◆ **Requirement**: Using the data below, count the lines where "value" appears, and answer with the number alone.

◆ **Information supplied**:
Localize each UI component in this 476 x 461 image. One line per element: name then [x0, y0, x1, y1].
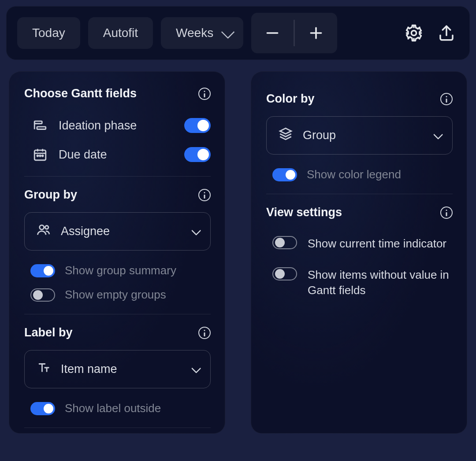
- sub-label: Show group summary: [65, 264, 211, 277]
- sub-label: Show empty groups: [65, 288, 211, 302]
- toggle-show-label-outside[interactable]: [30, 402, 55, 415]
- people-icon: [36, 222, 51, 240]
- section-gantt-fields-header: Choose Gantt fields: [24, 87, 211, 100]
- view-label: Show current time indicator: [308, 236, 453, 251]
- sub-label: Show label outside: [65, 402, 211, 415]
- gantt-field-label: Due date: [59, 148, 175, 162]
- panel-left: Choose Gantt fields Ideation phase Due d…: [9, 71, 225, 434]
- timescale-label: Weeks: [176, 26, 213, 40]
- settings-panels: Choose Gantt fields Ideation phase Due d…: [6, 71, 470, 434]
- svg-point-14: [42, 155, 43, 156]
- gantt-field-row-ideation: Ideation phase: [24, 111, 211, 140]
- autofit-button[interactable]: Autofit: [88, 17, 153, 49]
- info-icon[interactable]: [440, 93, 453, 105]
- today-label: Today: [32, 26, 65, 40]
- section-group-by-header: Group by: [24, 188, 211, 202]
- toggle-show-empty-groups[interactable]: [30, 288, 55, 302]
- section-title: Label by: [24, 326, 73, 339]
- info-icon[interactable]: [198, 88, 211, 100]
- gear-icon: [405, 24, 423, 42]
- show-items-without-value-row: Show items without value in Gantt fields: [266, 261, 453, 308]
- svg-point-15: [40, 225, 44, 229]
- export-button[interactable]: [434, 21, 459, 45]
- svg-point-3: [411, 30, 416, 35]
- color-by-select[interactable]: Group: [266, 116, 453, 155]
- svg-point-13: [40, 155, 41, 156]
- minus-icon: [264, 24, 281, 42]
- plus-icon: [307, 24, 325, 42]
- divider: [24, 428, 211, 428]
- toggle-ideation-phase[interactable]: [184, 118, 211, 133]
- svg-point-12: [37, 155, 38, 156]
- settings-button[interactable]: [402, 21, 426, 45]
- divider: [266, 194, 453, 194]
- chevron-down-icon: [191, 225, 201, 236]
- chevron-down-icon: [191, 363, 201, 373]
- toggle-show-current-time[interactable]: [272, 236, 297, 249]
- show-group-summary-row: Show group summary: [24, 258, 211, 283]
- zoom-in-button[interactable]: [295, 13, 337, 53]
- toggle-show-color-legend[interactable]: [272, 168, 297, 181]
- toolbar: Today Autofit Weeks: [6, 6, 470, 60]
- chevron-down-icon: [221, 25, 235, 39]
- label-by-value: Item name: [61, 362, 182, 376]
- chevron-down-icon: [433, 129, 443, 140]
- panel-right: Color by Group Show color legend View se…: [251, 71, 467, 434]
- toggle-show-items-without-value[interactable]: [272, 267, 297, 280]
- section-title: Color by: [266, 92, 315, 106]
- text-icon: [36, 360, 51, 378]
- autofit-label: Autofit: [103, 26, 138, 40]
- view-label: Show items without value in Gantt fields: [308, 267, 453, 298]
- sub-label: Show color legend: [307, 168, 453, 181]
- show-color-legend-row: Show color legend: [266, 162, 453, 187]
- divider: [24, 314, 211, 314]
- show-label-outside-row: Show label outside: [24, 396, 211, 420]
- show-current-time-row: Show current time indicator: [266, 230, 453, 261]
- show-empty-groups-row: Show empty groups: [24, 283, 211, 307]
- timeline-icon: [30, 118, 50, 133]
- today-button[interactable]: Today: [17, 17, 80, 49]
- info-icon[interactable]: [198, 327, 211, 339]
- upload-icon: [437, 24, 456, 42]
- info-icon[interactable]: [198, 189, 211, 201]
- group-by-select[interactable]: Assignee: [24, 212, 211, 251]
- section-label-by-header: Label by: [24, 326, 211, 339]
- toggle-due-date[interactable]: [184, 147, 211, 162]
- section-title: Group by: [24, 188, 77, 202]
- section-title: Choose Gantt fields: [24, 87, 137, 100]
- info-icon[interactable]: [440, 207, 453, 219]
- timescale-select[interactable]: Weeks: [161, 17, 243, 49]
- toggle-show-group-summary[interactable]: [30, 264, 55, 277]
- color-by-value: Group: [303, 129, 424, 142]
- group-by-value: Assignee: [61, 225, 182, 238]
- section-view-settings-header: View settings: [266, 206, 453, 219]
- section-color-by-header: Color by: [266, 92, 453, 106]
- svg-rect-5: [34, 121, 42, 124]
- svg-point-16: [45, 226, 48, 229]
- divider: [24, 176, 211, 177]
- layers-icon: [278, 126, 293, 144]
- gantt-field-row-due-date: Due date: [24, 140, 211, 169]
- calendar-icon: [30, 147, 50, 162]
- section-title: View settings: [266, 206, 342, 219]
- label-by-select[interactable]: Item name: [24, 350, 211, 388]
- gantt-field-label: Ideation phase: [59, 119, 175, 133]
- svg-rect-6: [37, 127, 46, 129]
- zoom-out-button[interactable]: [251, 13, 294, 53]
- zoom-group: [251, 13, 337, 53]
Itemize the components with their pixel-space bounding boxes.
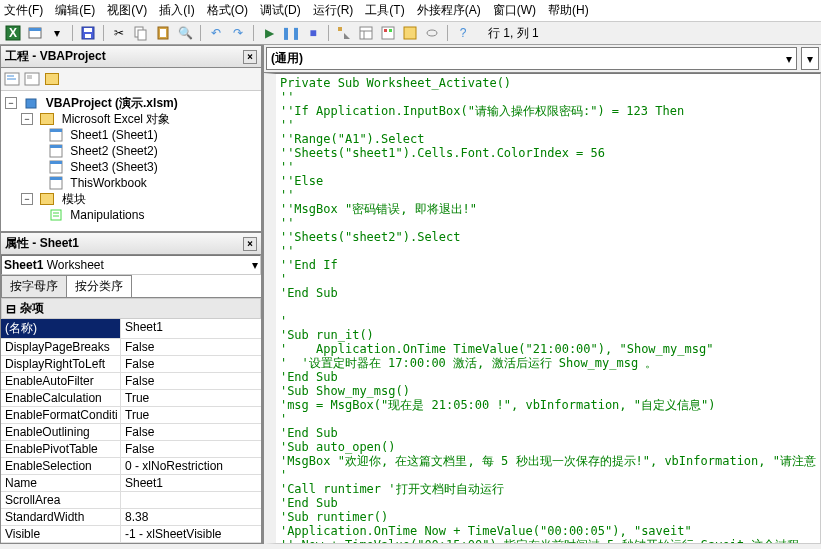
svg-rect-25 — [26, 99, 36, 108]
svg-rect-31 — [50, 161, 62, 164]
category-header[interactable]: ⊟杂项 — [1, 298, 261, 319]
tab-alphabetic[interactable]: 按字母序 — [1, 275, 67, 297]
tree-excel-folder[interactable]: − Microsoft Excel 对象 — [5, 111, 257, 127]
svg-rect-27 — [50, 129, 62, 132]
property-row[interactable]: NameSheet1 — [1, 475, 261, 492]
svg-rect-24 — [27, 75, 32, 79]
property-row[interactable]: EnableCalculationTrue — [1, 390, 261, 407]
tree-sheet[interactable]: Sheet2 (Sheet2) — [5, 143, 257, 159]
tree-sheet[interactable]: Sheet1 (Sheet1) — [5, 127, 257, 143]
menu-edit[interactable]: 编辑(E) — [55, 2, 95, 19]
svg-rect-5 — [84, 28, 92, 32]
project-tree[interactable]: − VBAProject (演示.xlsm) − Microsoft Excel… — [1, 91, 261, 227]
property-row[interactable]: ScrollArea — [1, 492, 261, 509]
svg-marker-11 — [338, 27, 342, 31]
object-selector[interactable]: Sheet1 Worksheet▾ — [1, 255, 261, 275]
property-row[interactable]: StandardWidth8.38 — [1, 509, 261, 526]
toolbar: X ▾ ✂ 🔍 ↶ ↷ ▶ ❚❚ ■ ? 行 1, 列 1 — [0, 22, 821, 45]
tree-workbook[interactable]: ThisWorkbook — [5, 175, 257, 191]
tree-root[interactable]: − VBAProject (演示.xlsm) — [5, 95, 257, 111]
properties-grid[interactable]: ⊟杂项 (名称)Sheet1DisplayPageBreaksFalseDisp… — [1, 298, 261, 543]
view-code-icon[interactable] — [3, 70, 21, 88]
view-icon[interactable] — [26, 24, 44, 42]
svg-rect-10 — [160, 29, 166, 37]
procedure-dropdown[interactable]: ▾ — [801, 47, 819, 70]
svg-rect-33 — [50, 177, 62, 180]
tab-categorized[interactable]: 按分类序 — [66, 275, 132, 297]
undo-icon[interactable]: ↶ — [207, 24, 225, 42]
object-browser-icon[interactable] — [401, 24, 419, 42]
tree-module[interactable]: Manipulations — [5, 207, 257, 223]
svg-rect-34 — [51, 210, 61, 220]
svg-marker-12 — [344, 33, 350, 39]
close-icon[interactable]: × — [243, 237, 257, 251]
close-icon[interactable]: × — [243, 50, 257, 64]
menu-addins[interactable]: 外接程序(A) — [417, 2, 481, 19]
help-icon[interactable]: ? — [454, 24, 472, 42]
stop-icon[interactable]: ■ — [304, 24, 322, 42]
svg-rect-17 — [384, 29, 387, 32]
cut-icon[interactable]: ✂ — [110, 24, 128, 42]
property-row[interactable]: EnableFormatConditiTrue — [1, 407, 261, 424]
dropdown-icon[interactable]: ▾ — [48, 24, 66, 42]
design-mode-icon[interactable] — [335, 24, 353, 42]
property-row[interactable]: (名称)Sheet1 — [1, 319, 261, 339]
pause-icon[interactable]: ❚❚ — [282, 24, 300, 42]
save-icon[interactable] — [79, 24, 97, 42]
menu-window[interactable]: 窗口(W) — [493, 2, 536, 19]
svg-rect-16 — [382, 27, 394, 39]
property-row[interactable]: DisplayRightToLeftFalse — [1, 356, 261, 373]
property-row[interactable]: DisplayPageBreaksFalse — [1, 339, 261, 356]
run-icon[interactable]: ▶ — [260, 24, 278, 42]
property-row[interactable]: EnablePivotTableFalse — [1, 441, 261, 458]
menu-debug[interactable]: 调试(D) — [260, 2, 301, 19]
folder-toggle-icon[interactable] — [43, 70, 61, 88]
redo-icon[interactable]: ↷ — [229, 24, 247, 42]
object-dropdown[interactable]: (通用)▾ — [266, 47, 797, 70]
svg-rect-29 — [50, 145, 62, 148]
menu-tools[interactable]: 工具(T) — [365, 2, 404, 19]
menu-file[interactable]: 文件(F) — [4, 2, 43, 19]
code-editor[interactable]: Private Sub Worksheet_Activate() '' ''If… — [264, 73, 821, 544]
property-row[interactable]: EnableOutliningFalse — [1, 424, 261, 441]
svg-rect-13 — [360, 27, 372, 39]
cursor-position: 行 1, 列 1 — [488, 25, 539, 42]
properties-panel-title: 属性 - Sheet1 × — [1, 233, 261, 255]
svg-rect-3 — [29, 28, 41, 31]
property-row[interactable]: EnableSelection0 - xlNoRestriction — [1, 458, 261, 475]
menu-run[interactable]: 运行(R) — [313, 2, 354, 19]
paste-icon[interactable] — [154, 24, 172, 42]
properties-icon[interactable] — [379, 24, 397, 42]
property-row[interactable]: Visible-1 - xlSheetVisible — [1, 526, 261, 543]
menu-view[interactable]: 视图(V) — [107, 2, 147, 19]
toolbox-icon[interactable] — [423, 24, 441, 42]
project-explorer-icon[interactable] — [357, 24, 375, 42]
menu-help[interactable]: 帮助(H) — [548, 2, 589, 19]
svg-text:X: X — [9, 26, 17, 40]
menu-format[interactable]: 格式(O) — [207, 2, 248, 19]
tree-sheet[interactable]: Sheet3 (Sheet3) — [5, 159, 257, 175]
project-panel-title: 工程 - VBAProject × — [1, 46, 261, 68]
svg-rect-18 — [389, 29, 392, 32]
copy-icon[interactable] — [132, 24, 150, 42]
find-icon[interactable]: 🔍 — [176, 24, 194, 42]
tree-modules-folder[interactable]: − 模块 — [5, 191, 257, 207]
property-row[interactable]: EnableAutoFilterFalse — [1, 373, 261, 390]
menu-insert[interactable]: 插入(I) — [159, 2, 194, 19]
svg-rect-8 — [138, 30, 146, 40]
view-object-icon[interactable] — [23, 70, 41, 88]
svg-rect-19 — [404, 27, 416, 39]
menu-bar: 文件(F) 编辑(E) 视图(V) 插入(I) 格式(O) 调试(D) 运行(R… — [0, 0, 821, 22]
excel-icon[interactable]: X — [4, 24, 22, 42]
svg-rect-6 — [85, 34, 91, 38]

◆ **Response to the exercise**: 6